Research carried out by Eeson Rajendra from Lori Passmore’s group in the LMB’s Structural Studies Division, in close collaboration with KJ Patel from the LMB’s PNAC Division, has brought together LMB expertise in protein biochemistry and genetics to study the disease Fanconi Anaemia (FA). For the first time, they have isolated the intact FA core complex, and demonstrated which subunits are essential for monoubiquitination of FANCD2, which initiates the repair of damaged DNA in cells.
Fanconi Anaemia (FA) is an inherited disease in which damaged DNA is not repaired correctly, causing developmental defects, bone marrow failure and cancer. Patients with FA have mutations in genes for proteins in the FA core complex, which is a large complex of proteins that activates DNA repair in normal cells by adding a single ubiquitin molecule to another protein called FANCD2. This then recruits other DNA repair enzymes to the damaged DNA. Finding out how this ubiquitination works is critical to understanding what goes wrong in FA; however, the FA core complex has been very difficult to isolate and study.
Eeson developed a new method of purifying the complex from chicken cells by fusing a tag to one of the FA proteins and using this to ‘fish’ out the entire complex. The team studied how this purified complex added ubiquitin to FANCD2, and they also created some mutations within the complex (similar to what happens in FA patients) to see how this affected the FANCD2 reaction. It had been thought that mutations in any of the FA core complex genes would cause the complex to fall apart and prevent the repair of damaged DNA. However, this study found that only three of the nine subunits were essential for activity: when other proteins in the complex were mutated or removed, it could still add ubiquitin to FANCD2, to activate DNA repair.

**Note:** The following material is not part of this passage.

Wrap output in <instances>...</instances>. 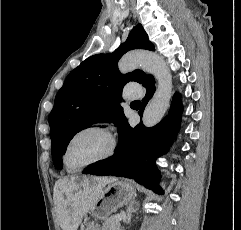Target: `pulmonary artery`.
I'll return each instance as SVG.
<instances>
[{"label": "pulmonary artery", "mask_w": 241, "mask_h": 230, "mask_svg": "<svg viewBox=\"0 0 241 230\" xmlns=\"http://www.w3.org/2000/svg\"><path fill=\"white\" fill-rule=\"evenodd\" d=\"M140 87L137 83H128L124 89V96L127 100H135L140 96Z\"/></svg>", "instance_id": "pulmonary-artery-1"}]
</instances>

The combination of genetic and biochemical methods has shed light on how the complex works in normal healthy cells to protect our DNA and how it goes wrong in patients with Fanconi Anaemia. Ultimately, these findings may have important implications for FA diagnosis and suggest potential therapeutic strategies that could be developed for patients with distinct mutations.
This work was supported by the Medical Research Council and the March of Dimes Foundation.